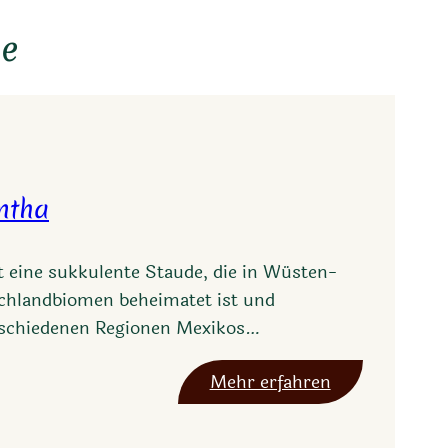
ie
ntha
t eine sukkulente Staude, die in Wüsten-
chlandbiomen beheimatet ist und
rschiedenen Regionen Mexikos…
:
Mehr erfahren
A
g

> _WHAT YOU HAVE TO DO_: Return the preceding entries verbatim, with the pictures excluded.

> _SOLUTION BELOW_:
ie
ntha
t eine sukkulente Staude, die in Wüsten-
chlandbiomen beheimatet ist und
rschiedenen Regionen Mexikos…
:
Mehr erfahren
A
g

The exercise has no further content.